Magda estava deslumbrante quando desceu pro salão, apesar da bagunça, o rosto dela brilhava de satisfação e parecia gritar pra qualquer observador mais atento que ela tinha acabado de receber uma boa dose de sexo. Com certeza eu devia estar com alguma expressão parecida, mas não tinha como saber.
A festa já estava na metade.
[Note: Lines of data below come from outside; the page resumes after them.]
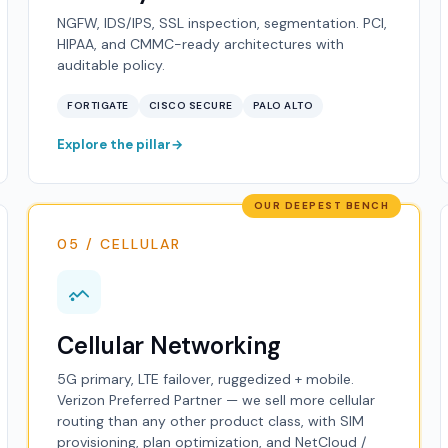
NGFW, IDS/IPS, SSL inspection, segmentation. PCI,
HIPAA, and CMMC-ready architectures with
auditable policy.
FORTIGATE
CISCO SECURE
PALO ALTO
Explore the pillar
OUR DEEPEST BENCH
05 / CELLULAR
Cellular Networking
5G primary, LTE failover, ruggedized + mobile.
Verizon Preferred Partner — we sell more cellular
routing than any other product class, with SIM
provisioning, plan optimization, and NetCloud /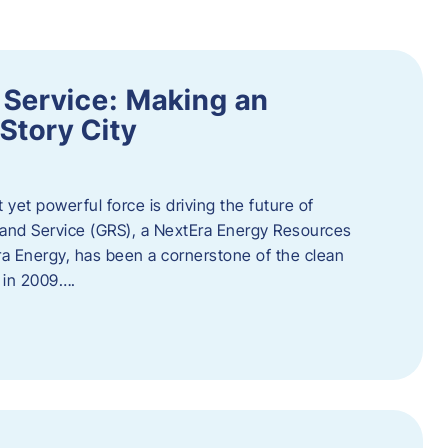
 Service: Making an
Story City
t yet powerful force is driving the future of
 and Service (GRS), a NextEra Energy Resources
tEra Energy, has been a cornerstone of the clean
t in 2009….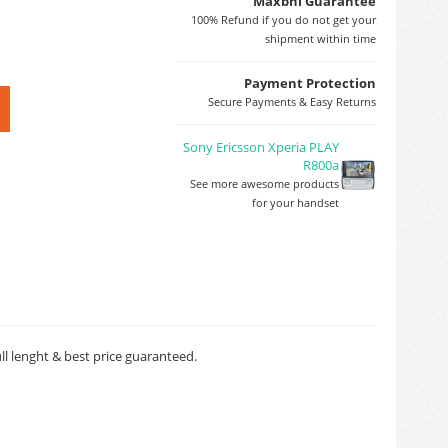
Maxbhi Guarantee
100% Refund if you do not get your
shipment within time
Payment Protection
Secure Payments & Easy Returns
Sony Ericsson Xperia PLAY
R800a
See more awesome products
for your handset
ll lenght & best price guaranteed.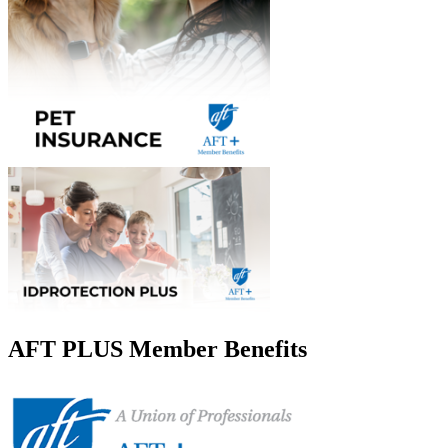
AFT PLUS Member Benefits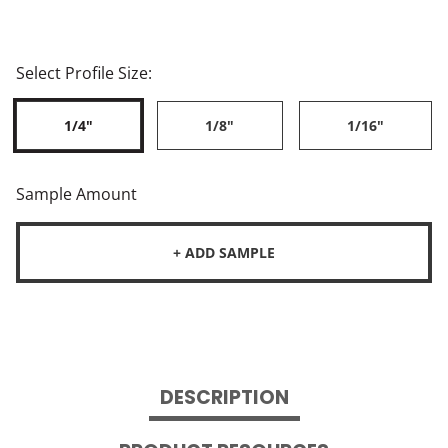
Select Profile Size:
1/4"
1/8"
1/16"
Sample Amount
+ ADD SAMPLE
DESCRIPTION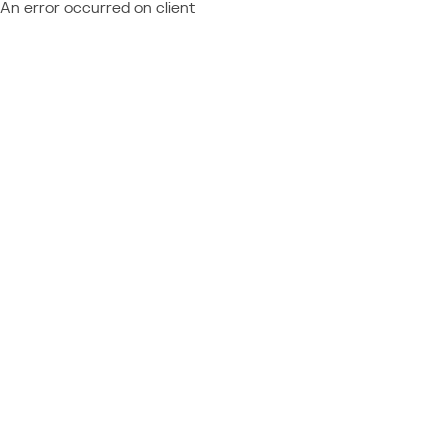
An error occurred on client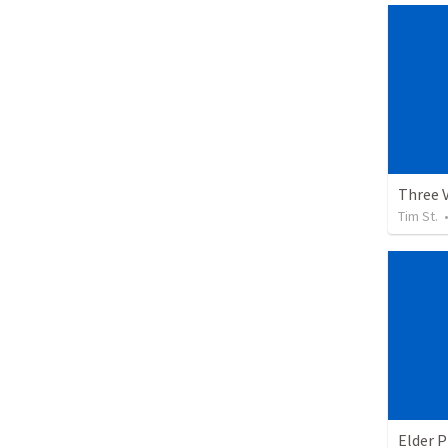
Three 
Tim St.
Elder 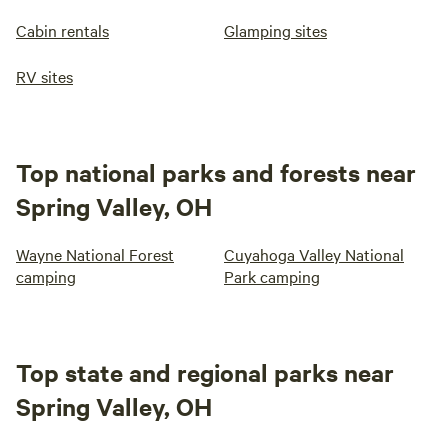
Cabin rentals
Glamping sites
RV sites
Top national parks and forests near
Spring Valley, OH
Wayne National Forest
Cuyahoga Valley National
camping
Park camping
Top state and regional parks near
Spring Valley, OH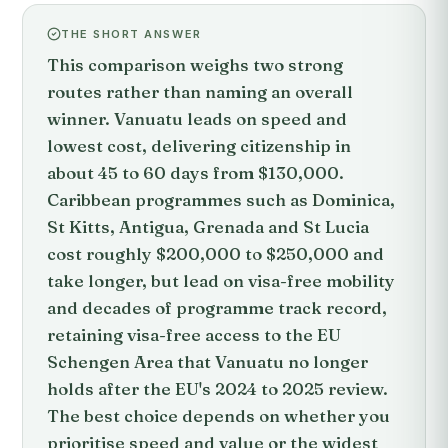
THE SHORT ANSWER
This comparison weighs two strong
routes rather than naming an overall
winner. Vanuatu leads on speed and
lowest cost, delivering citizenship in
about 45 to 60 days from $130,000.
Caribbean programmes such as Dominica,
St Kitts, Antigua, Grenada and St Lucia
cost roughly $200,000 to $250,000 and
take longer, but lead on visa-free mobility
and decades of programme track record,
retaining visa-free access to the EU
Schengen Area that Vanuatu no longer
holds after the EU's 2024 to 2025 review.
The best choice depends on whether you
prioritise speed and value or the widest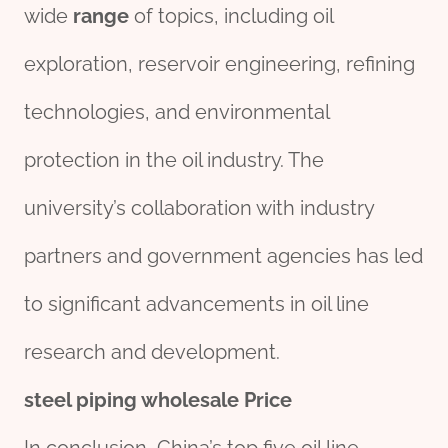
wide
range
of topics, including oil
exploration, reservoir engineering, refining
technologies, and environmental
protection in the oil industry. The
university’s collaboration with industry
partners and government agencies has led
to significant advancements in oil line
research and development.
steel
piping
wholesale
Price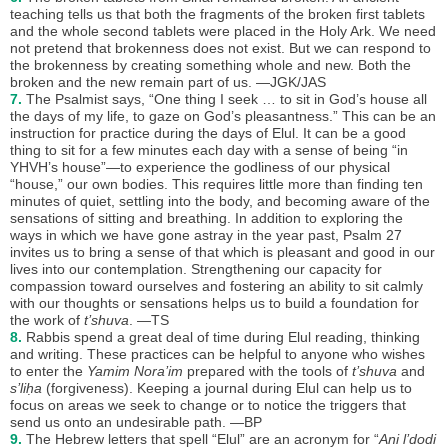
teaching tells us that both the fragments of the broken first tablets
and the whole second tablets were placed in the Holy Ark. We need
not pretend that brokenness does not exist. But we can respond to
the brokenness by creating something whole and new. Both the
broken and the new remain part of us. —JGK/JAS
7.
The Psalmist says, “One thing I seek … to sit in God’s house all
the days of my life, to gaze on God’s pleasantness.” This can be an
instruction for practice during the days of Elul. It can be a good
thing to sit for a few minutes each day with a sense of being “in
YHVH’s house”—to experience the godliness of our physical
“house,” our own bodies. This requires little more than finding ten
minutes of quiet, settling into the body, and becoming aware of the
sensations of sitting and breathing. In addition to exploring the
ways in which we have gone astray in the year past, Psalm 27
invites us to bring a sense of that which is pleasant and good in our
lives into our contemplation. Strengthening our capacity for
compassion toward ourselves and fostering an ability to sit calmly
with our thoughts or sensations helps us to build a foundation for
the work of
t’shuva
. —TS
8.
Rabbis spend a great deal of time during Elul reading, thinking
and writing. These practices can be helpful to anyone who wishes
to enter the
Yamim Nora’im
prepared with the tools of
t’shuva
and
s’liḥa
(forgiveness). Keeping a journal during Elul can help us to
focus on areas we seek to change or to notice the triggers that
send us onto an undesirable path. —BP
9.
The Hebrew letters that spell “Elul” are an acronym for “
Ani l’dodi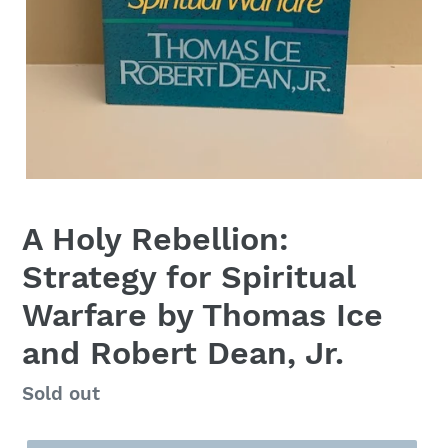
A Holy Rebellion:
Strategy for Spiritual
Warfare by Thomas Ice
and Robert Dean, Jr.
Regular
Sold out
price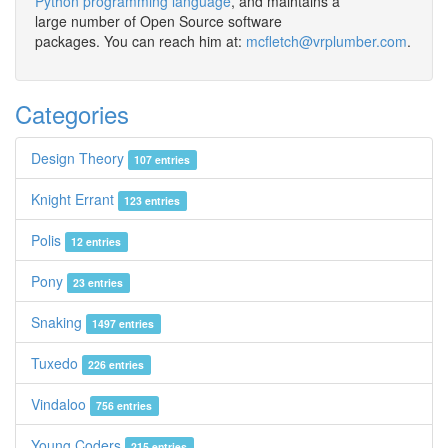
Python programming language
, and maintains a
large number of Open Source software
packages. You can reach him at:
mcfletch@vrplumber.com
.
Categories
Design Theory
107 entries
Knight Errant
123 entries
Polis
12 entries
Pony
23 entries
Snaking
1497 entries
Tuxedo
226 entries
Vindaloo
756 entries
Young Coders
215 entries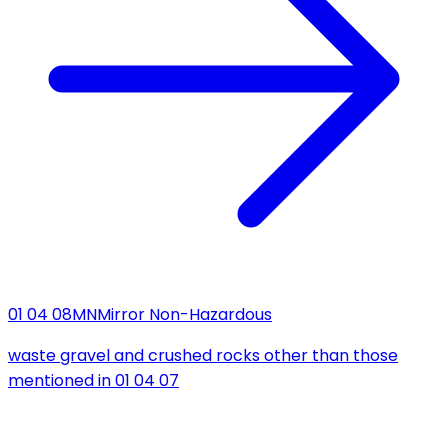
01 04 08
MN
Mirror Non-Hazardous
waste gravel and crushed rocks other than those
mentioned in 01 04 07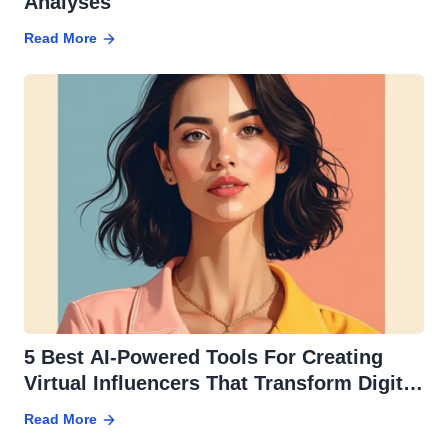
Analyses
Read More
5 Best AI-Powered Tools For Creating
Virtual Influencers That Transform Digital
Marketing
Read More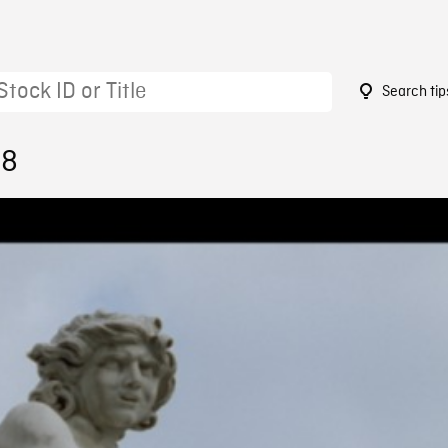
Search tip
58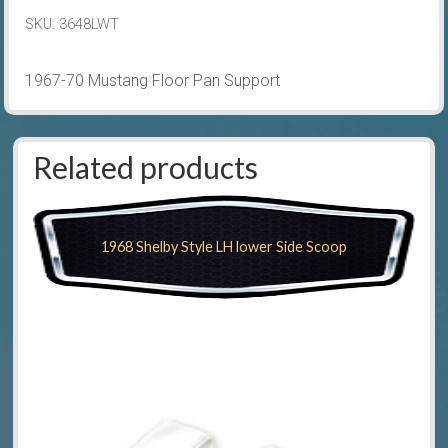
quantity
SKU:
3648LWT
1967-70 Mustang Floor Pan Support
Related products
1968 Shelby Style LH lower Side Scoop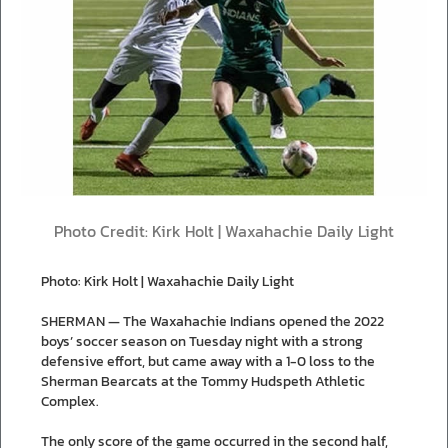
Photo Credit: Kirk Holt | Waxahachie Daily Light
Photo: Kirk Holt | Waxahachie Daily Light
SHERMAN — The Waxahachie Indians opened the 2022
boys’ soccer season on Tuesday night with a strong
defensive effort, but came away with a 1-0 loss to the
Sherman Bearcats at the Tommy Hudspeth Athletic
Complex.
The only score of the game occurred in the second half,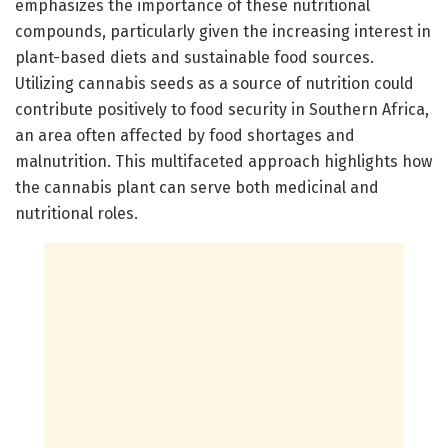
emphasizes the importance of these nutritional
compounds, particularly given the increasing interest in
plant-based diets and sustainable food sources.
Utilizing cannabis seeds as a source of nutrition could
contribute positively to food security in Southern Africa,
an area often affected by food shortages and
malnutrition. This multifaceted approach highlights how
the cannabis plant can serve both medicinal and
nutritional roles.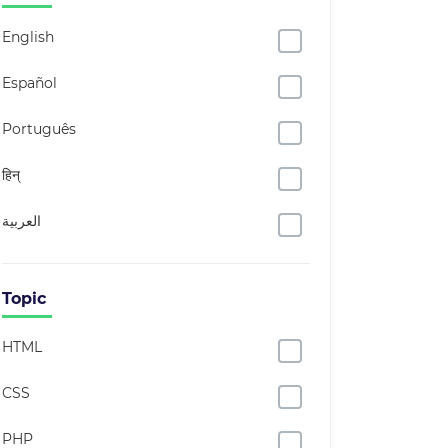
English
Español
Português
हिन्
العربية
Topic
HTML
CSS
PHP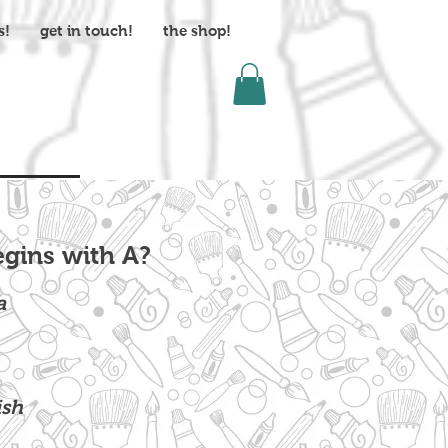
s!
get in touch!
the shop!
gins with A?
a
ish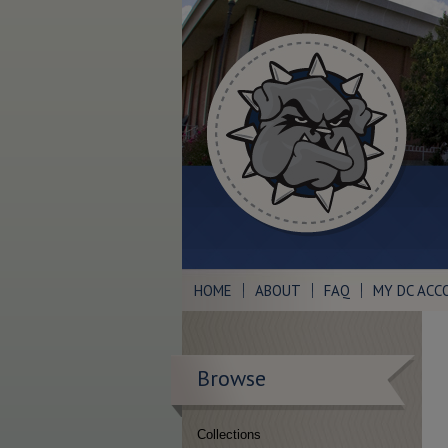
HOME
ABOUT
FAQ
MY DC ACC
Browse
Collections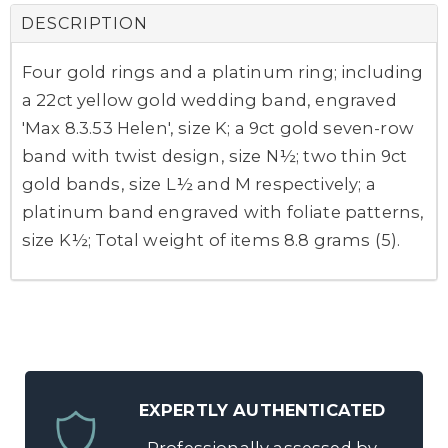
DESCRIPTION
Four gold rings and a platinum ring; including
a 22ct yellow gold wedding band, engraved
'Max 8.3.53 Helen', size K; a 9ct gold seven-row
band with twist design, size N½; two thin 9ct
gold bands, size L½ and M respectively; a
platinum band engraved with foliate patterns,
size K½; Total weight of items 8.8 grams (5).
EXPERTLY AUTHENTICATED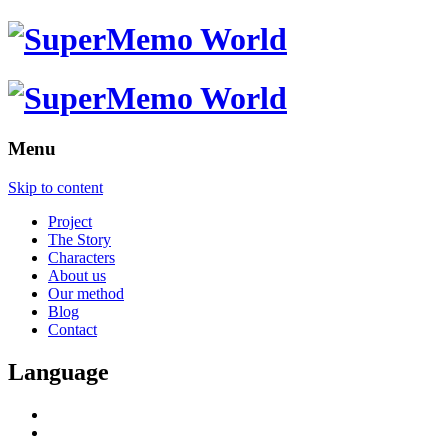
Menu
Skip to content
Project
The Story
Characters
About us
Our method
Blog
Contact
Language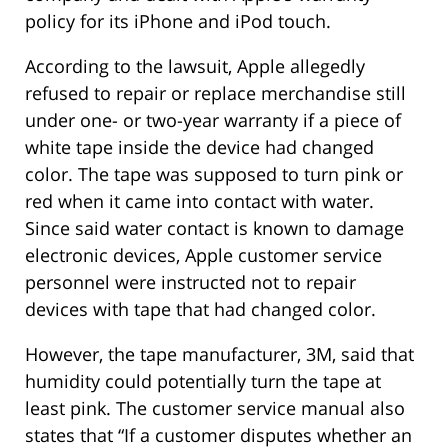
policy for its iPhone and iPod touch.
According to the lawsuit, Apple allegedly
refused to repair or replace merchandise still
under one- or two-year warranty if a piece of
white tape inside the device had changed
color. The tape was supposed to turn pink or
red when it came into contact with water.
Since said water contact is known to damage
electronic devices, Apple customer service
personnel were instructed not to repair
devices with tape that had changed color.
However, the tape manufacturer, 3M, said that
humidity could potentially turn the tape at
least pink. The customer service manual also
states that “If a customer disputes whether an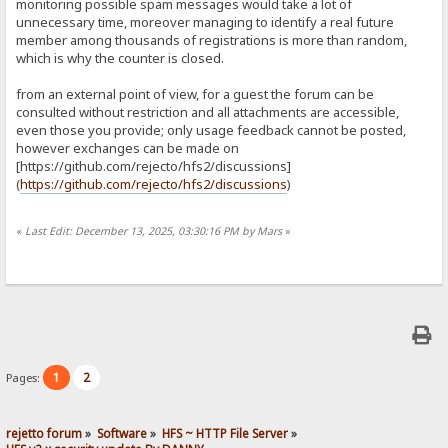
monitoring possible spam messages would take a lot of
unnecessary time, moreover managing to identify a real future
member among thousands of registrations is more than random,
which is why the counter is closed.
from an external point of view, for a guest the forum can be
consulted without restriction and all attachments are accessible,
even those you provide; only usage feedback cannot be posted,
however exchanges can be made on
[https://github.com/rejecto/hfs2/discussions]
(
https://github.com/rejecto/hfs2/discussions
)
«
Last Edit: December 13, 2025, 03:30:16 PM by Mars
»
1
2
Pages:
rejetto forum
»
Software
»
HFS ~ HTTP File Server
»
Evitei passar perto de onde estavam meus pais e minhas irmãs e fui direto pro salão onde o Júlio estava, balançando na cadeira enquanto tentava acompanhar a música que tocava no som.
A Elena já tinha voltado pro lugar dela e me olhou com um olhar meio curioso, mas não disse nada. Tentando agir naturalmente, me aproximei dela e dei um beijo que ela não recusou. Isso me deu mais confiança e eu falei:
- Chegou faz muito tempo? Fomos dar uma volta pra cumprimentar a parentada e só agora nos deixaram voltar. Essa é a parte ruim de ter tantas tias fofoqueiras.
- Imagino, ela disse e sorriu. – Parece que o mau humor dela já tinha passado, e pegando na minha mão, chegou perto do meu ouvido e falou:
- As camas do hotel tão uma delícia pra fazer um love, amor?
E piscando um olho, me beijou.
Fim?
Nota: Seria interessante a gente se perguntar o que a Elena estava fazendo durante todo esse tempo, não acham?